May 27, 2014

Back to the Grind

Keep up and blog on
Keep up and blog on (Photo credit: futureshape)
It used to seem like I had a similar experience whenever I took a break from blogging. I'd miss it initially, forget about it after a few days, and return with an adjusted perspective. I have since learned that every break is different, and I never quite know what to expect. The one constant seems to be that getting away from blogging every now and then is good for me. I've never been good about taking breaks when I need them, and I've long known that I need to take more of them. This latest one falls into the much-needed category, and find myself somewhat ambivalent about coming back at this moment.

I have decided that my key problem when it comes to blogging is that of balance. I have a tendency to devote too much of my time and mental energy to blogging. I don't mean that I spend too much time writing; I spend too much time thinking about the topics about which I write before I sit down to write. This tendency seems to creep up on me very slowly so that I don't perceive it is becoming problematic until it is too late. And it always becomes problematic in the same way: other things suffer because too much of my focus is going to atheist stuff. This inevitably leads me to feel overwhelmed because I am not doing some of what I need to in other areas.

If I am right about this tendency, it reminds me why breaks are important and why I really do need to do a better job of using them. Regular breaks seem to help me recalibrate and restore a more healthy balance. Not only can I use them to get some other things accomplished, but they help me readjust my priorities.

In addition to taking more regular breaks, I think I may also try to post a bit less frequently. I think this might help me maintain some balance going forward. I used to push myself to post every day and realized that this was not feasible. I then scaled back to 4 posts a week, usually Monday through Thursday, which makes sense given that traffic usually drops considerably on Fridays, Saturdays, and Sundays. It will take me a while to decide on an optimal number, but I'm thinking that shooting for more like 2-3 posts a week might be worth a shot.
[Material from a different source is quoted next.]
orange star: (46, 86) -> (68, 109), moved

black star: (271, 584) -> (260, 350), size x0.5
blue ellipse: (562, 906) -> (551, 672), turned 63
While I was away, I found myself thinking about all the various factions in the atheist community. There are camps that call on atheists to work with religious moderates in service to their communities, and there are camps that call on atheists to be strong anti-theists who reject anything the religious have to offer. There are camps that seek to restrict atheist activism almost entirely to protecting separation of church and state, and there are camps that wish to replace much of this focus with one on a particular form of social justice that centers around gender feminism. So many camps with so many different views of what the secular community should be. And the more I consider them, the more I realize that I do not feel a particularly strong connection to any of them. I think that nearly all of them raise some good points with which I agree and nearly all of them miss something.

Freethought, at least for me, means that I am free to support the parts of any particular camp I value without supporting the parts I don't care for and without needing to align myself with the particular camp. I can criticize something one camp is doing without insisting that none of what they do has merit, and I can promote something another camp does without having to embrace everything they do. I realize that some people don't like this; it often seems that nobody likes this. Some are determined to achieve a sort of ideological purity or promote a particular dogma; others just want to classify me as being part of some particular camp. But I am not going to be deterred by this. I will determine my path, not them.